В глубине усадьбы послышались шаги: щелчок каблука по паркетному полу, клацанье трости, неуверенный шелест, с которым подтаскивали ногу.
Зазвенела связка ключей, клацнул замок, и на пороге показался, подслеповато щурясь, дряхлый старичок. Рука с ключом подрагивала, вторая вцепилась в навершие простой трости.
Старик прокашлялся, вытянул тонкую шею, изучая меня. Заметил заострённые уши и оторопело заморгал. Нащупал карман потрёпанного пиджака, сунул туда связку, оправил белый жилет.
— С визитом?.. Но госпожа занята… Просила никого.
— Я её давний знакомый. Против меня она не будет возражать.
На лицо старичка наползло виноватое выражение человека, который не расслышал, что ему говорят, но переспрашивать боится или считает бестактным.
— Как вас представить? — пробормотал он, укутанный растерянностью.

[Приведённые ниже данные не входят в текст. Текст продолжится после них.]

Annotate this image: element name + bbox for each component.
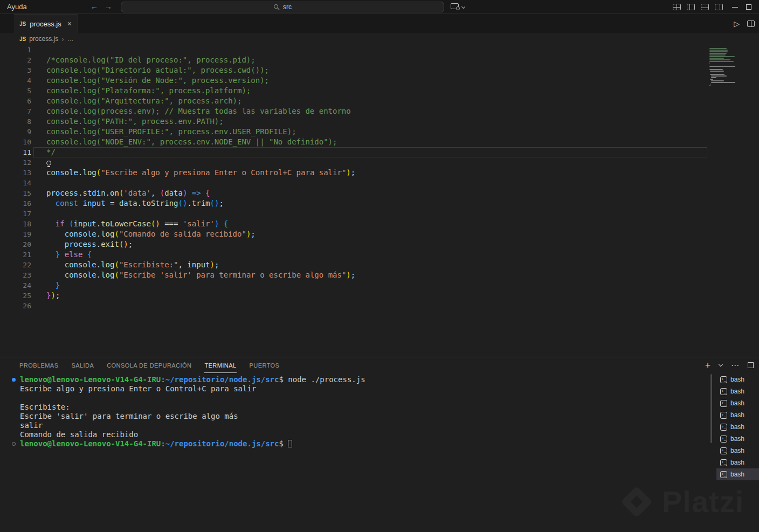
terminal-icon <box>720 436 727 443</box>
code-text <box>33 301 707 311</box>
panel-tab-salida[interactable]: SALIDA <box>71 357 94 373</box>
code-line-2[interactable]: 2/*console.log("ID del proceso:", proces… <box>0 55 707 65</box>
command-prompt-circle-icon <box>12 442 16 446</box>
terminal-output[interactable]: lenovo@lenovo-Lenovo-V14-G4-IRU:~/reposi… <box>0 373 710 532</box>
code-line-26[interactable]: 26 <box>0 301 707 311</box>
toggle-sidebar-left-icon[interactable] <box>687 4 695 10</box>
terminal-session-8[interactable]: bash <box>716 457 759 468</box>
code-line-22[interactable]: 22 console.log("Escribiste:", input); <box>0 260 707 270</box>
code-editor[interactable]: 12/*console.log("ID del proceso:", proce… <box>0 45 759 357</box>
code-line-6[interactable]: 6console.log("Arquitectura:", process.ar… <box>0 96 707 106</box>
code-text <box>33 209 707 219</box>
panel-tabs: PROBLEMASSALIDACONSOLA DE DEPURACIÓNTERM… <box>0 357 279 373</box>
line-number: 22 <box>0 260 33 270</box>
minimap-line <box>711 77 717 78</box>
code-line-9[interactable]: 9console.log("USER_PROFILE:", process.en… <box>0 127 707 137</box>
terminal-session-2[interactable]: bash <box>716 385 759 397</box>
terminal-line: Comando de salida recibido <box>20 430 710 439</box>
line-number: 25 <box>0 291 33 301</box>
terminal-session-7[interactable]: bash <box>716 445 759 457</box>
code-line-25[interactable]: 25}); <box>0 291 707 301</box>
line-number: 5 <box>0 86 33 96</box>
new-terminal-button[interactable]: + <box>705 361 710 370</box>
breadcrumb[interactable]: JS process.js › … <box>0 33 759 45</box>
line-number: 20 <box>0 239 33 250</box>
minimap-line <box>711 82 735 83</box>
back-icon[interactable]: ← <box>91 0 98 14</box>
panel-tab-terminal[interactable]: TERMINAL <box>204 357 236 373</box>
terminal-session-5[interactable]: bash <box>716 421 759 433</box>
code-line-4[interactable]: 4console.log("Versión de Node:", process… <box>0 75 707 86</box>
code-text: process.exit(); <box>33 239 707 250</box>
code-line-16[interactable]: 16 const input = data.toString().trim(); <box>0 198 707 209</box>
terminal-session-6[interactable]: bash <box>716 433 759 445</box>
code-line-19[interactable]: 19 console.log("Comando de salida recibi… <box>0 229 707 239</box>
editor-lines: 12/*console.log("ID del proceso:", proce… <box>0 45 707 311</box>
menu-item-ayuda[interactable]: Ayuda <box>5 0 29 14</box>
toggle-panel-icon[interactable] <box>701 4 709 10</box>
minimap-line <box>709 50 728 51</box>
code-line-5[interactable]: 5console.log("Plataforma:", process.plat… <box>0 86 707 96</box>
code-line-13[interactable]: 13console.log("Escribe algo y presiona E… <box>0 168 707 178</box>
code-line-7[interactable]: 7console.log(process.env); // Muestra to… <box>0 106 707 116</box>
code-line-14[interactable]: 14 <box>0 178 707 188</box>
terminal-session-9[interactable]: bash <box>716 468 759 480</box>
session-label: bash <box>730 435 744 443</box>
code-line-11[interactable]: 11*/ <box>0 147 707 157</box>
terminal-session-4[interactable]: bash <box>716 409 759 421</box>
minimap-line <box>709 61 734 62</box>
forward-icon[interactable]: → <box>105 0 112 14</box>
maximize-panel-icon[interactable] <box>748 362 754 368</box>
chevron-right-icon: › <box>61 35 64 43</box>
code-line-17[interactable]: 17 <box>0 209 707 219</box>
close-icon[interactable]: × <box>67 19 72 28</box>
search-value: src <box>283 3 292 11</box>
run-file-button[interactable]: ▷ <box>734 19 740 28</box>
line-number: 4 <box>0 75 33 86</box>
breadcrumb-file[interactable]: process.js <box>29 35 58 43</box>
command-center-search[interactable]: src <box>121 2 444 12</box>
terminal-scrollbar[interactable] <box>710 374 712 443</box>
code-text: console.log("PATH:", process.env.PATH); <box>33 116 707 127</box>
code-line-20[interactable]: 20 process.exit(); <box>0 239 707 250</box>
code-text: console.log("Plataforma:", process.platf… <box>33 86 707 96</box>
panel-tab-puertos[interactable]: PUERTOS <box>250 357 280 373</box>
code-line-1[interactable]: 1 <box>0 45 707 55</box>
toggle-sidebar-right-icon[interactable] <box>715 4 723 10</box>
code-line-15[interactable]: 15process.stdin.on('data', (data) => { <box>0 188 707 198</box>
terminal-icon <box>720 447 727 454</box>
editor-grid-icon[interactable] <box>673 4 681 10</box>
code-line-24[interactable]: 24 } <box>0 280 707 291</box>
tab-label: process.js <box>30 20 61 28</box>
code-text: console.log("Comando de salida recibido"… <box>33 229 707 239</box>
code-line-12[interactable]: 12 <box>0 157 707 168</box>
line-number: 3 <box>0 65 33 75</box>
code-line-10[interactable]: 10console.log("NODE_ENV:", process.env.N… <box>0 137 707 147</box>
more-actions-icon[interactable]: ⋯ <box>731 361 739 370</box>
panel-tab-consola-de-depuración[interactable]: CONSOLA DE DEPURACIÓN <box>107 357 191 373</box>
search-icon <box>273 4 280 10</box>
line-number: 26 <box>0 301 33 311</box>
terminal-session-3[interactable]: bash <box>716 397 759 409</box>
tab-process-js[interactable]: JS process.js × <box>14 14 78 33</box>
minimize-icon[interactable] <box>732 7 738 8</box>
maximize-icon[interactable] <box>746 4 751 10</box>
line-number: 1 <box>0 45 33 55</box>
line-number: 23 <box>0 270 33 280</box>
titlebar: Ayuda ← → src <box>0 0 759 14</box>
line-number: 6 <box>0 96 33 106</box>
code-line-18[interactable]: 18 if (input.toLowerCase() === 'salir') … <box>0 219 707 229</box>
code-line-21[interactable]: 21 } else { <box>0 250 707 260</box>
minimap[interactable] <box>709 46 750 88</box>
code-line-23[interactable]: 23 console.log("Escribe 'salir' para ter… <box>0 270 707 280</box>
split-editor-icon[interactable] <box>747 20 755 27</box>
lightbulb-icon[interactable] <box>46 161 51 165</box>
terminal-session-1[interactable]: bash <box>716 374 759 385</box>
code-line-8[interactable]: 8console.log("PATH:", process.env.PATH); <box>0 116 707 127</box>
panel-tab-problemas[interactable]: PROBLEMAS <box>19 357 58 373</box>
code-text: console.log("Directorio actual:", proces… <box>33 65 707 75</box>
terminal-profile-chevron-icon[interactable] <box>719 362 723 367</box>
customize-layout-icon[interactable] <box>451 3 466 11</box>
terminal-icon <box>720 412 727 419</box>
code-line-3[interactable]: 3console.log("Directorio actual:", proce… <box>0 65 707 75</box>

У него стреляла нога, болело в пояснице и странно клокотало в лёгких — пожалуй, впервые на Земле я оказался так близко к человеку, который отчётливо готовился к смерти от старости.
Старик был жалок, и в приступе милосердия я едва не избавил его от мучений. Всё же взял себя в руки и сказал:
— Я сам себя представлю.
Уверенно оттёр его в сторону и направился к источнику музыки. Сзади вновь заиграл, безнадёжно отставая, тоскливый ритм: щёлк, клац, шурх.
— Постойте!..
В усадьбе царило едва ухоженное запустение. Главный коридор если и убирался, то спустя рукава, а побочные комнаты практически все пустовали — явный признак того, что имущество распродано. И лишь зал, в котором я обнаружил Анну, выбивался из затхлого уныния, свойственного умирающим родам.
Наверное, в давние времена это было место для концертов. Сейчас от былого величия осталось лишь возвышение, на котором стояло ухоженное фортепиано. За комнатой тоже следили: ни пыли на занавесках, ни грязи на картинных рамах. Сквозь вымытые окна в зал проникал сумеречный ливневый свет.
Анна ван Ранеховен играла, и из-под её пальцев выходила задумчивая, меланхоличная мелодия, которая прерывалась паузами — и следующими за ними острыми, пронзительными нотами.
Я не испытывал особого пристрастия к музыке. Фортепиано же были сравнительно недавним изобретением на Мундосе. Во всяком случае, я застал их появление при прошлом посещении, но обстоятельства не позволили познакомиться с ними поближе.
Так что я понятия не имел, какое звучание считалось нормой, а какое — гениальным исполнением. Тем не менее игра Анны показалась мне достаточно искусной, чтобы не прерывать её.
Ван Ранеховен заметила наше появление: в паре аккордов прозвучали высокие обвинительные нотки. Но девушка не прервалась, пока не закончила.
Я захлопал, и моя похвала гулко разлетелась по залу.
— Фирс, я же предупреждала, чтобы ты никого не впускал!
Бедный лакей так спешил, что едва не врезался в чемодан, парящий за моей спиной.
— Не послушал меня господин… Отпихнул да ворвался, а как такого догнать?..
Анна окинула Фирса взглядом, и негодование в нём сменилось жалостью.
— Ты прав. Иди завари чаю.
Пока старик, бормоча под нос невразумительные оправдания, покидал зал, мы с Анной молчали. На девушке было безыскусное платье — не то, что на пляже, но похожее. Единственным украшением по-прежнему служила рубиновая сова, яркой красной каплей выделяясь в тусклой комнате.